Гиллем как-то раз дрался с ним в паре на «курсах молодого бойца» в «яслях», и они тогда чуть не поубивали друг друга.
Питер отодвинул свой стул подальше от него и сел, Тоби примостился с другой стороны, будто второй телохранитель. «Какого черта они все от меня ждут? – подумал Гиллем. – Что я, сбегу?» Все смотрели, как Аллелайн набивал трубку, когда вдруг Билл Хейдон перещеголял его по части привлечения всеобщего внимания. Дверь открылась, долго никто не входил. Затем послышалось медленное пошаркивание, и появился Билл, обхватив обеими руками чашку кофе, сверху прикрытую блюдцем. Под мышкой у него была зажата папка с завязанными тесемками, а очки в этот раз сидели на носу, так что, должно быть, он читал эти таинственные документы где-то в другом месте. «Они все читали это, кроме меня, – подумал Гиллем, – а я даже не знаю, что это такое». Ему вдруг стало интересно, не тот ли это документ, который вчера просматривали Эстерхейзи с Роем, и без всяких на то оснований он решил, что так оно и есть, что этот документ попал к ним только вчера, что Тоби принес его Рою и что он, Гиллем, как раз потревожил их в момент первого волнения, если только это можно назвать волнением.
Аллелайн по-прежнему не поднимал головы. На противоположном конце стола Гиллем мог видеть лишь его густую черную шевелюру и пару широких твидовых плеч. Моу Делавэр, теребя челку, смотрела в бумаги. Перси был дважды женат, вспомнил Гиллем, когда мысль о Камилле снова промелькнула в его разгоряченном мозгу, и обе его жены оказались алкоголичками, что наводило на определенные размышления. Гиллем был знаком лишь с лондонским «экземпляром».

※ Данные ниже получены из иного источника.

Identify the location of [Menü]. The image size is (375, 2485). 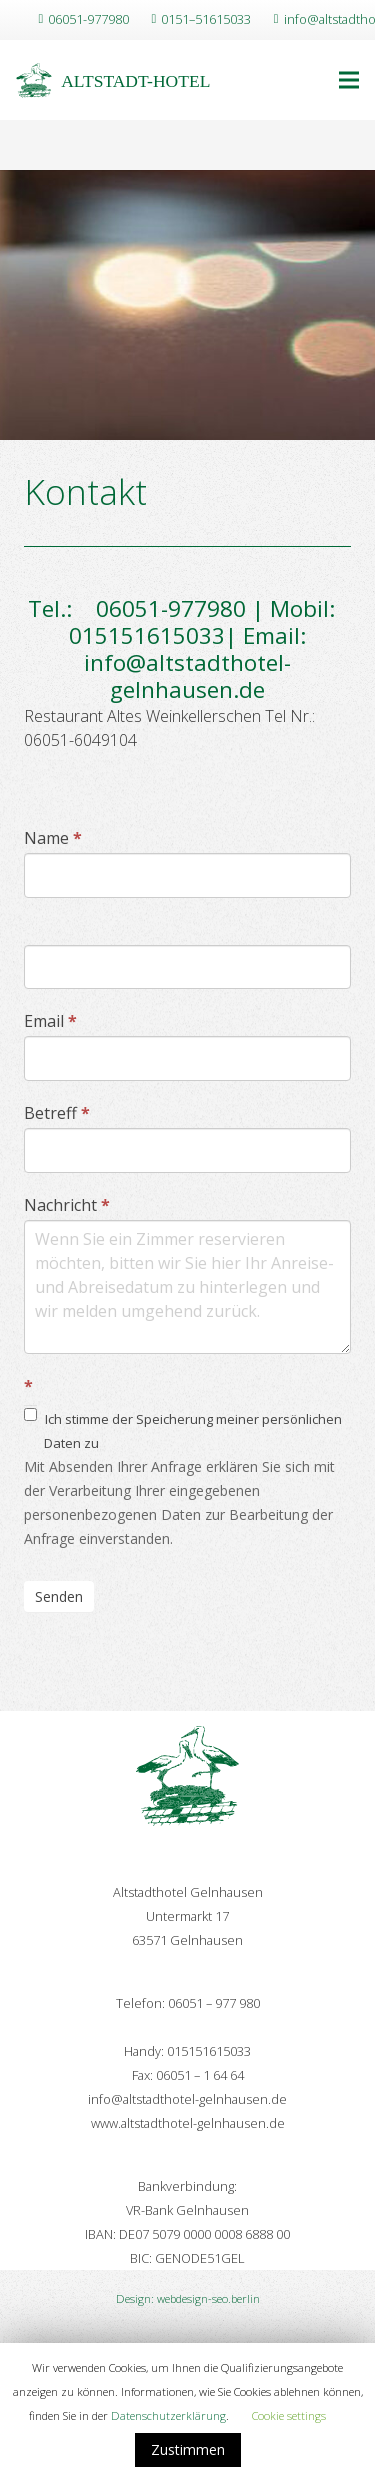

Когда Перси формировал группу «поддержки», он устроил пьянку в своей просторной квартире, обшитой деревянными панелями, в доме рядом с Букингсмским дворцом. Гиллем приехал поздно, и, когда он снимал в прихожей пальто, какая-то бледная блондинка нетвердо шагнула к нему с протянутыми руками. Он принял ее за служанку, спешащую помочь ему раздеться.
– Мне имя Джой – Радость! – сказала она театральным голосом, как «Мне имя Добродетель» или «Мне имя – Целомудрие». Ей нужно было не его пальто, но его поцелуй. Уступив ей, Гиллем вдохнул все прелести смеси ароматов " J e R e v i e n s " и дешевого хереса.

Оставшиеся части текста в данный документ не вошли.